Pomagają najmniejszym – Muszę podkreślić, że prym |(jeśli chodzi o wnioski o wsparcie) wiodą mikroprzedsiębiorstwa – zaznaczył Maciej Kazienko. – Są wśród nich np. producenci mebli sklepowych, wytwórcy ozdób choinkowych i inne. To są małe przedsięwzięcia, które raczej nie kojarzyły się z możliwością uzyskania decyzji o wsparciu. Do tej pory były to przeważnie duże, wielomilionowe przedsięwzięcia realizowane przez przedsiębiorstwa zatrudniające nawet kilkaset osób. A tu się okazuje, że z dobrodziejstwa ulgi podatkowej mogą skorzystać też mikroprzedsiębiorstwa, czyli firmy rodzinne. Wiceprezes PSSE zadeklarował, że chce, aby spotkania w gminach były powtarzane. Dzięki temu wójtowie będą na bieżąco informowani o działaniach strefy i będą mogli przekazać później informacje o możliwości uzyskania wsparcia inwestorom. Co ważne, procedura składania wniosków została bardzo uproszczona, wystarczy wypełnić krótki formularz i dołączyć do niego biznesplan.
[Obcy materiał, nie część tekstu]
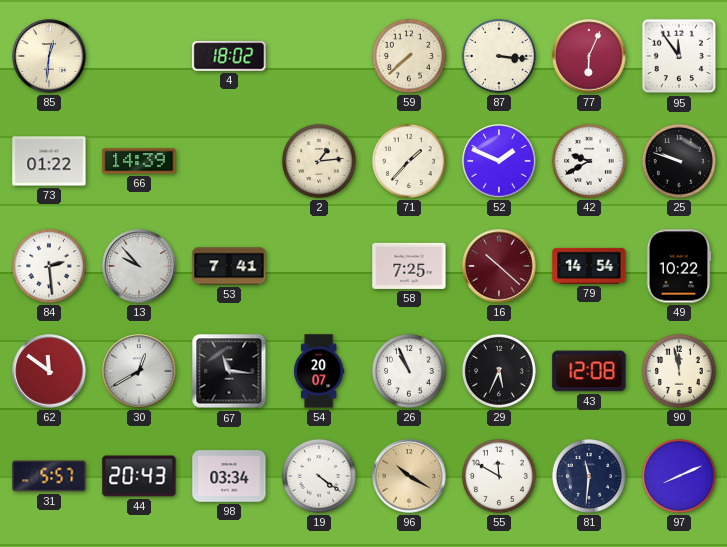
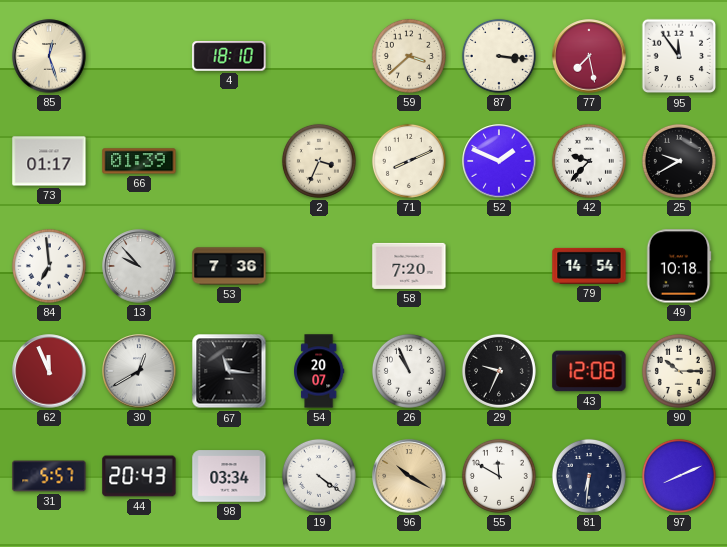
85: 12:31 -> 12:27
4: 18:02 -> 18:10
59: 7:38 -> 3:38
77: 6:04 -> 7:28
73: 01:22 -> 01:17
66: 14:39 -> 01:39
2: 1:14 -> 3:34
71: 1:37 -> 8:11
42: 9:40 -> 9:37
25: 9:48 -> 9:40
84: 2:29 -> 6:59
53: 7:41 -> 7:36
58: 7:25 -> 7:20
16: 10:22 -> none
49: 10:22 -> 10:18
62: 11:51 -> 11:56
29: 5:34 -> 9:34
90: 11:58 -> 10:15
81: 11:31 -> 6:31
Rozpatrywanie takiego wniosku trwa do czterech tygodni.
Zaczyna się od szkoły Oprócz wspierania przedsiębiorców (czyli np. sprzedaży uzbrojonych działek, oferowaniu terenów inwestycyjnych i udzielania decyzji o wsparciu) PSSE prowadzim także działania związane z otoczeniem biznesu, m.in. działania związane ze szkolnictwem branżowym. – Szkolnictwo zawodowe jest prowadzone przez powiat i nasza współpraca ma na celu uzupełnianie oczekiwań rynku pracy – wyjaśniał Maciej Kazienko. – Z podejmowanych działań organizujemy np. dla uczniów szkół zawodowych wspólnie z przedsiębiorcami wizyty w zakładach pracy – pokazujemy w ten sposób, że zawód wyuczony w szkole jest atrakcyjny i ma swoje walory, takie jak pewność zatrudnienia i coraz lepsze zarobki. Do tej pory szkolnictwo zawodowe było postrzegane raczej jako to miejsce dla najmniej zaradnych, a tak absolutnie nie jest. Nie wszyscy muszą skończyć studia, jest zapotrzebowanie na rynku na fachowców, którzy przez swoje zdolności manualne i umiejętności także mogą znajdować swoje miejsce w życiu, pracując w różnych firmach. Obecnie rynek pracy jest właściwie rynkiem pracownika, a nie pracodawcy; to pracownik ma większą ofertę, większy wybór i przez różne możliwości może dokształcać się czy przekwalifikowywać oraz szukać nowych ofert pracy. My działamy więc na tej linii uczeń/pracownik – pracodawca, aby przedsiębiorcom znajdować lokalną, dobrze wykształconą siłę roboczą.
Nowoczesne technologie Działaniami PSSE objęci są też absolwenci szkół wyższych. W gdańskim Parku Naukowo-Technologicznym znajdują swoje miejsce firmy start-up’owe. Zwykle to firmy zakładane przez absolwentów uczelni, zajmujące się nowymi technologiami, jak informatyka, energia, itp. Założyciele takich biznesów mają możliwość wynajęcia po bardzo preferencyjnych warunkach pomieszczeń biurowych, dostają też możliwość korzystania z laboratoriów, dostęp do prototypowych pomieszczeń warsztatowych, wyposażonych w nowoczesne maszyny cyfrowe (jak skanery czy drukarki 3D). Ma to służyć rozwojowi polskiej myśli technicznej i powstawaniu firm wysokotechnologicznych. – Tego rodzaju pomoc, jaką oferuje przedsiębiorcom PSSE, jest konieczna i szczególnie istotna w tak trudnym okresie, jak obecnie: podczas i po zakończeniu pandemii – podsumowuje Mirosław Stosik. – Oczywiście można myśleć jeszcze o innych, dodatkowych narzędziach pomocowych, te programy rozbudować, dodać nowe. Ale to już znacznie szerszy temat.